Il Genoa di Blessin ha battuto 3-3 il Parma nella miglior partita di Serie B. Parliamo del momento rossoblù con Beppe Nutiun giornalista di Telenord, nella 273a puntata del Pianetagenoa1893.net “Grifo d’Attacco”.

La cravatta è giusta? No, è accettabile: il Genoa avrebbe dovuto essere più fortunato, anche se non ha gestito bene gli ultimi minuti di gioco, a cominciare dal calcio d’angolo sbagliato (l’unica occasione pericolosa del secondo tempo del Parma) da cui è nato il gol di Estevez. libero di colpire verso Martinez. Sembrava una partita di Serie A: il Genoa è stato più lungo del solito nel primo tempo ma ha comunque segnato più gol dei Duchi, squadra trascinata dai quattro attaccanti che si sono dimostrati degni dei piani alti del torneo. Ancora male per i rossoblù nella difesa dei palloni inattivi, una grave nota dolente. È importante sottolineare, tuttavia, che il Grifone mantiene l’attuale media di due punti a partita nel tempo“.

Le sostituzioni di Blessin sono criticate. L’allenatore preferisce cambiare ruolo per ruolo senza cambiare l’equilibrio all’inizio del gioco.
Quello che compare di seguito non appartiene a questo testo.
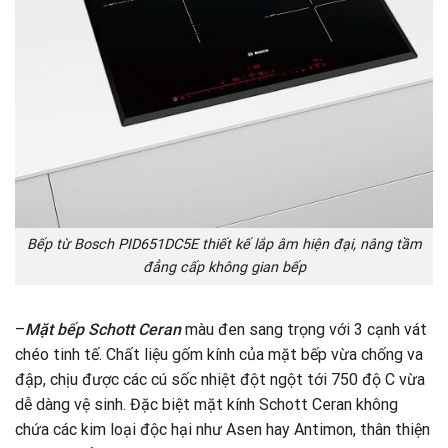
Bếp từ Bosch PID651DC5E thiết kế lắp âm hiện đại, nâng tầm
đẳng cấp không gian bếp
–
Mặt bếp Schott Ceran
màu đen sang trọng với 3 cạnh vát
chéo tinh tế. Chất liệu gốm kính của mặt bếp vừa chống va
đập, chịu được các cú sốc nhiệt đột ngột tới 750 độ C vừa
dễ dàng vệ sinh. Đặc biệt mặt kính Schott Ceran không
chứa các kim loại độc hại như Asen hay Antimon, thân thiện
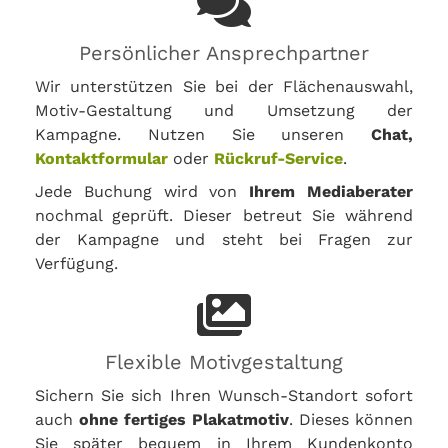
Persönlicher Ansprechpartner
Wir unterstützen Sie bei der Flächenauswahl,
Motiv-Gestaltung und Umsetzung der
Kampagne. Nutzen Sie unseren
Chat,
Kontaktformular
oder
Rückruf-Service
.
Jede Buchung wird von
Ihrem Mediaberater
nochmal geprüft. Dieser betreut Sie während
der Kampagne und steht bei Fragen zur
Verfügung.
Flexible Motivgestaltung
Sichern Sie sich Ihren Wunsch-Standort sofort
auch
ohne fertiges Plakatmotiv
. Dieses können
Sie später bequem in Ihrem Kundenkonto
Ieri sera sarebbe stato più opportuno difendere il vantaggio dopo aver provato a trovare il quarto gol, mettendo Galdames o Strootman al posto di Gudmundsson e avvicinando Aramu a Yeboah (sostituisce con gravi errori che un attaccante non riesce a fare) per attaccare la profondità quando il Parma ha esaurito la brillantezza sportiva. Non avrei dovuto togliere Coda ed Ekuban o almeno aspettare perché mi sembrava che avessero ancora energia. Mr. Blessin deve lavorare su opzioni di gioco come 3-5-2 per tutta la partita per proteggere Martinez e il risultato“.
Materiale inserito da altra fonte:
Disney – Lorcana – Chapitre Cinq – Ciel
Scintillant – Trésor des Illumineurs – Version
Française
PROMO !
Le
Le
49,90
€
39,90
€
Ecco il primo gol di Coda in campionato. Ne aveva bisogno, è il volto di un Genoa che ha giocato meglio nella battaglia di serie B: Coda ce l’ha fatta alla quarta giornata, come l’anno scorso con la maglia del Lecce, portandosi in testa alla classifica a fine stagione. L’inizio di stagione del Grifone ci insegna che la squadra, plasmata dal mercato, è dotata di tanti uomini pericolosi nei gol e capaci di tirare (Jagiello ad esempio): come ha insegnato Simoni, è necessario che i centrocampisti e i difensori anche punteggio., Frendrup e Hefti dopo Portanova a Venezia. È importante evitare l’egoismo“.

Con quale modulo a Palermo? L’assenza di Gudmundsson, tra le più positive insieme a Frendrup ed Ekuban, è un’assenza grave in quanto richiede una riflessione tattica su Blessin. Il Genoa può fare il 4-3-1-2, con Aramu alle spalle di Ekuban, intoccabile dopo le ultime due presenze, e Coda: a centrocampo c’è più di una scelta. Questo dimostra la profondità della rosa rossoblù, che Blessin deve sfruttare dimostrando maggiore flessibilità tattica e apertura al cambiamento. La trasferta di Palermo non è un bivio, ma una tappa di una lunga gara in cui il Genoa avrà bisogno di tutti i componenti della squadra“.